▶ _DESCRIPTION OF THE TASK_
When you copy the data that follows, reproduce every word exactly and leave out the images.

START ENTRIES SUPPLIED

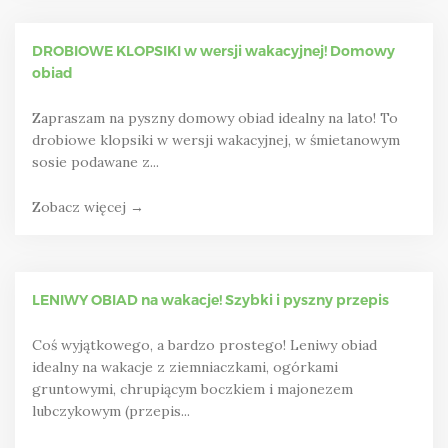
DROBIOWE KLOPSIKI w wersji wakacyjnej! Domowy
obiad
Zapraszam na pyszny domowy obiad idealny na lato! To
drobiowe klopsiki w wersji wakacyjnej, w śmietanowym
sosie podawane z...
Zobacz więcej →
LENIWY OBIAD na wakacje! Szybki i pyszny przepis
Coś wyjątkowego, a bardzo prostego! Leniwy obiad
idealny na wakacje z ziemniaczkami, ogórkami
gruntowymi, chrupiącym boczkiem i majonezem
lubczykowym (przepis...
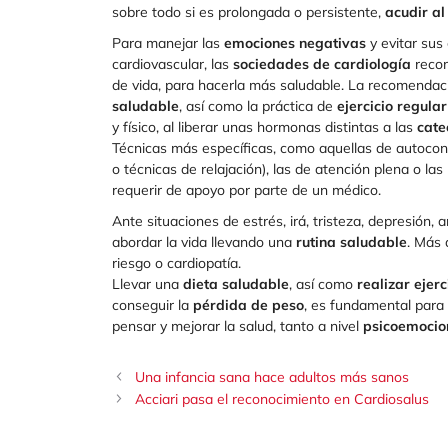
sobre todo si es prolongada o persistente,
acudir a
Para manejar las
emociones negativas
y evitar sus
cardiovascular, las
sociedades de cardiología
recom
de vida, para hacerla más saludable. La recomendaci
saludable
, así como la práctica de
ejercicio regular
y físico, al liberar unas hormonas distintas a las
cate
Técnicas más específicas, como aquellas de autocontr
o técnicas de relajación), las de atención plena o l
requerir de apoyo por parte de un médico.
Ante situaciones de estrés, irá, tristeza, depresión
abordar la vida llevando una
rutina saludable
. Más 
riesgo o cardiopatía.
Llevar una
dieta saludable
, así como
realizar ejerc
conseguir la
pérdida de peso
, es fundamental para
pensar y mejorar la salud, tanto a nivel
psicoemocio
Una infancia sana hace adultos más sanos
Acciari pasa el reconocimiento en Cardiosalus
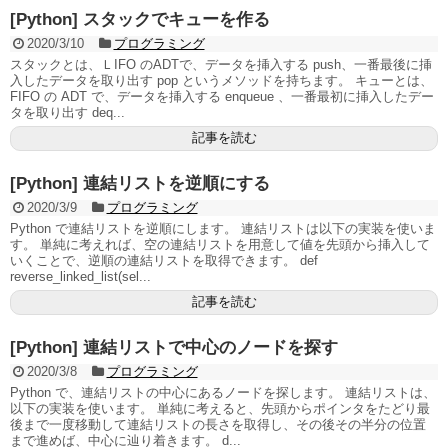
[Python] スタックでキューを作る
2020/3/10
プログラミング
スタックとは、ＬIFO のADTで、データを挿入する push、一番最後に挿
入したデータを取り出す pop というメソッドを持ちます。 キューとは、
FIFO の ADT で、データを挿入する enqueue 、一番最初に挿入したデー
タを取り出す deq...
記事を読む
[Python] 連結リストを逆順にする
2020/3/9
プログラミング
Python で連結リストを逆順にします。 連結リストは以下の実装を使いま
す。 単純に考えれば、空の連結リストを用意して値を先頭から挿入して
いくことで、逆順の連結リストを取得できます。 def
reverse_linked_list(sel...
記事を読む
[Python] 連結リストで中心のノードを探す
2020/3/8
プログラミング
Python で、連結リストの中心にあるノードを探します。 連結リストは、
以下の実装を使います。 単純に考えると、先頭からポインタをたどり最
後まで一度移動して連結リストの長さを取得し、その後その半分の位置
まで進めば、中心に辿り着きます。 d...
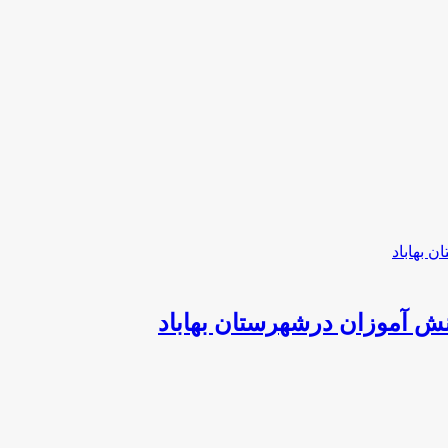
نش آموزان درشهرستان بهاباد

END ENTRIES SUPPLIED

▶ _EXERCISE RESPONSE_
DROBIOWE KLOPSIKI w wersji wakacyjnej! Domowy
obiad
Zapraszam na pyszny domowy obiad idealny na lato! To
drobiowe klopsiki w wersji wakacyjnej, w śmietanowym
sosie podawane z...
Zobacz więcej →
LENIWY OBIAD na wakacje! Szybki i pyszny przepis
Coś wyjątkowego, a bardzo prostego! Leniwy obiad
idealny na wakacje z ziemniaczkami, ogórkami
gruntowymi, chrupiącym boczkiem i majonezem
lubczykowym (przepis...
sobre todo si es prolongada o persistente,
acudir a
Para manejar las
emociones negativas
y evitar sus
cardiovascular, las
sociedades de cardiología
recom
de vida, para hacerla más saludable. La recomendaci
saludable
, así como la práctica de
ejercicio regular
y físico, al liberar unas hormonas distintas a las
cate
Técnicas más específicas, como aquellas de autocontr
o técnicas de relajación), las de atención plena o l
requerir de apoyo por parte de un médico.
Ante situaciones de estrés, irá, tristeza, depresión
abordar la vida llevando una
rutina saludable
. Más 
riesgo o cardiopatía.
Llevar una
dieta saludable
, así como
realizar ejerc
conseguir la
pérdida de peso
, es fundamental para
pensar y mejorar la salud, tanto a nivel
psicoemocio
Una infancia sana hace adultos más sanos
Acciari pasa el reconocimiento en Cardiosalus
[Python] スタックでキューを作る
2020/3/10
プログラミング
スタックとは、ＬIFO のADTで、データを挿入する push、一番最後に挿
入したデータを取り出す pop というメソッドを持ちます。 キューとは、
FIFO の ADT で、データを挿入する enqueue 、一番最初に挿入したデー
タを取り出す deq...
記事を読む
[Python] 連結リストを逆順にする
2020/3/9
プログラミング
Python で連結リストを逆順にします。 連結リストは以下の実装を使いま
す。 単純に考えれば、空の連結リストを用意して値を先頭から挿入して
いくことで、逆順の連結リストを取得できます。 def
reverse_linked_list(sel...
記事を読む
[Python] 連結リストで中心のノードを探す
2020/3/8
プログラミング
Python で、連結リストの中心にあるノードを探します。 連結リストは、
以下の実装を使います。 単純に考えると、先頭からポインタをたどり最
後まで一度移動して連結リストの長さを取得し、その後その半分の位置
まで進めば、中心に辿り着きます。 d...
نش آموزان درشهرستان بهاباد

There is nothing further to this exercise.